> EXERCISE BRIEF: Below is a listing; reproduce exactly its lines from the one containing "Отзывы (11)" to its last line, both ends kept, and no other lines.

> GIVEN RECORDS:

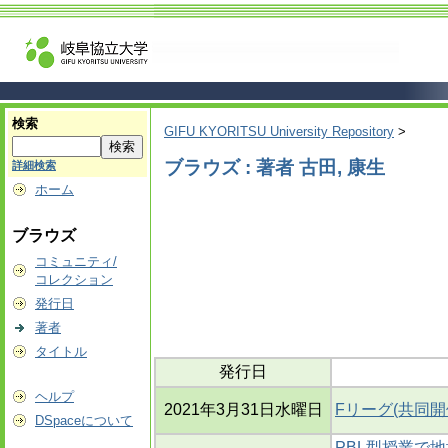
検索
GIFU KYORITSU University Repository
>
ブラウズ : 著者 古田, 康生
詳細検索
ホーム
ブラウズ
コミュニティ/
コレクション
発行日
著者
タイトル
発行日
ヘルプ
2021年3月31日水曜日
Fリーグ(共同
DSpaceについて
PBL型授業で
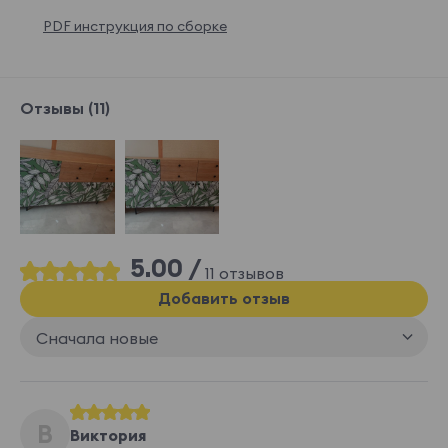
PDF инструкция по сборке
Отзывы (11)
5.00 /
11 отзывов
Добавить отзыв
Сначала новые
В
Виктория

> ANSWER TO THIS TASK:
Отзывы (11)
5.00 /
11 отзывов
Добавить отзыв
Сначала новые
В
Виктория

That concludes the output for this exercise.